ADELAIDE.- Treasure Ships: Art in the Age of Spices at the Art Gallery of South Australia is the first exhibition in Australia to present the complex artistic and cultural interaction between Europe and Asia from the sixteenth to the nineteenth centuries – a period known as the Age of Spices.

This exhibition includes 300 outstanding and rarely seen works of ceramics, decorative arts, furniture, metalware, paintings, prints, engravings and textiles from both public and private collections in Australia, India, Portugal, Singapore and the United States.

Nick Mitzevich, Director, Art Gallery of South Australia said this landmark exhibition and its publication highlights the Gallery’s international reputation for presenting spectacular exhibitions of historical Asian and European art. Treasure ships showcases a diverse collection of luxury objects, many of which have never previously been seen on public display in Australia. This has been made possible through the extensive cooperation and support the Gallery has received from institutions, collectors and scholars in Portugal, India, Singapore, Indonesia and the United States, as well as the partnership with the Art Gallery of Western Australia. The Gallery’s two curators James Bennett and Russell Kelty have worked researching the exhibition for over 3 years and their professional commitment has ensured the success of this much-anticipated exhibition.

The works of art selected reveal how the international trade in spices and other exotic commodities inspired dialogue between Asian and European artists, a centuries old conversation whose heritage is the aesthetic globalism we know today.

Europe’s infatuation with pepper, nutmeg and cloves has often been explained in terms of the necessity to preserve cooked foods in the days before the invention of refrigeration.
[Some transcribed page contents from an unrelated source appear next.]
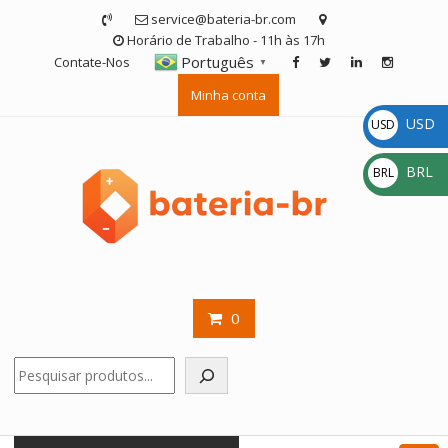
Skip
service@bateria-br.com
to
Horário de Trabalho - 11h às 17h
content
Português
Contate-Nos
▼
Minha conta
USD
USD
$
BRL
BRL
R$
0
Pesquisar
This is a half-truth, which takes little account of the complex reasons the condiments of luxury and status were so avidly sought, often at great expense to human lives said James Bennett, Curator.

The exhibition commences with the small country of Portugal. Located on the periphery of Europe, Portugal re-mapped the West’s view of the world and created a mercantile spice empire stretching halfway around the globe during the fifteenth-sixteenth century. In 1498 Vasco Da Gama’s small fleet became the first to reach India, landing with the famous words, ‘we come in search of Christians and spices’. Within a decade the Portuguese soldier – aristocrat Francisco de Almeida (1450-1510) had ruthlessly seized control of the Indian Ocean spice trade and established Portugal’s permanent presence in Asia that lasted four hundred years.
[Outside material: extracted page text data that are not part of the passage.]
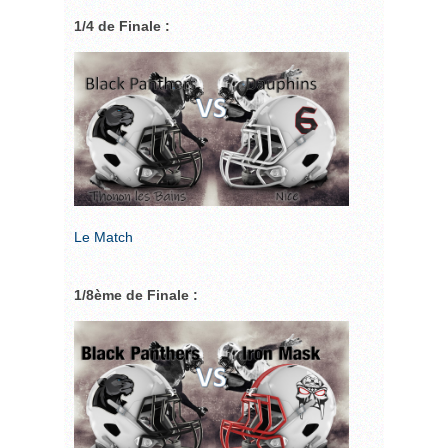
1/4 de Finale :
Le Match
1/8ème de Finale :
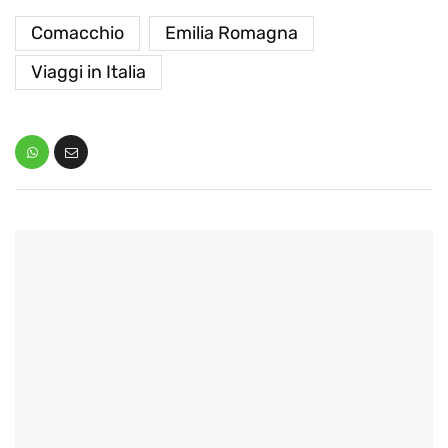
Comacchio
Emilia Romagna
Viaggi in Italia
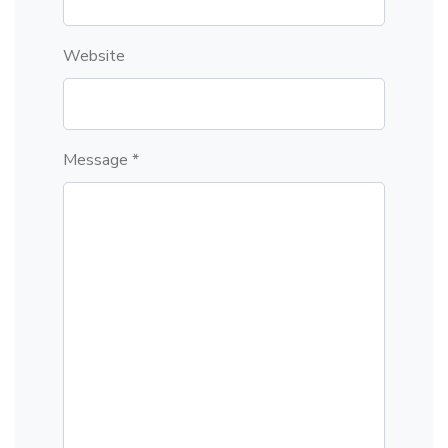
Website
Message *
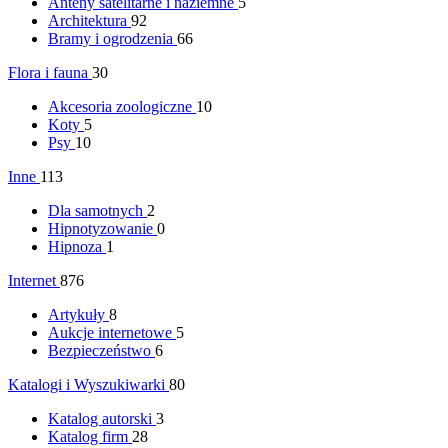
Anteny satelitarne i naziemne
5
Architektura
92
Bramy i ogrodzenia
66
Flora i fauna
30
Akcesoria zoologiczne
10
Koty
5
Psy
10
Inne
113
Dla samotnych
2
Hipnotyzowanie
0
Hipnoza
1
Internet
876
Artykuły
8
Aukcje internetowe
5
Bezpieczeństwo
6
Katalogi i Wyszukiwarki
80
Katalog autorski
3
Katalog firm
28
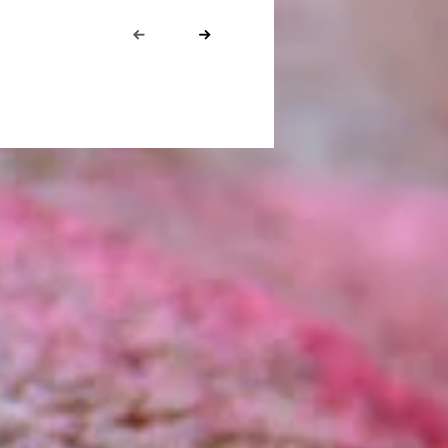
Prev
Next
Treasure Ships also presents the story of exploration and trade, discovery and shipwrecks, as well as illustrating the astonishing beauty of Chinese porcelain, known as ‘white gold’, and vibrant Indian textiles created for export around the world.

There are several highlights in this exhibition including two works from the personal collection of Queen Adelaide (1792-1849) after whom the city of Adelaide was named in 1836, artefacts retrieved from the Batavia, which sank off the Western Australian coast in the seventeenth century, and a magnificent early 19th century Chinese punchbowl depicting Sydney Cove, that locates Australia within this global history.

It is most appropriate that this exhibition should originate in Adelaide as this is the only Australian city founded on the vision of a Eurasian – the surveyor Colonel William Light (1786-1839) whose Mother was of Malaysian descent and whose remarkable self-portrait features in the exhibition said James Bennett.

Treasure Ships also examines the impact of the Age of Spices on the ‘discovery’ of the Australian continent and the commencement of English occupation in 1788. The colonial art of the period displays the aesthetic reverberations that continued in the Australasian region long after European ships had ceased carrying cargoes of nutmeg and cloves.

Treasure Ships: Art in the age of Spices opened at the Art Gallery of South Australia on 13 June and runs until 30 August 2015. The exhibition opens at the Art Gallery of Western Australia on 10 October and runs until 31 January 2016.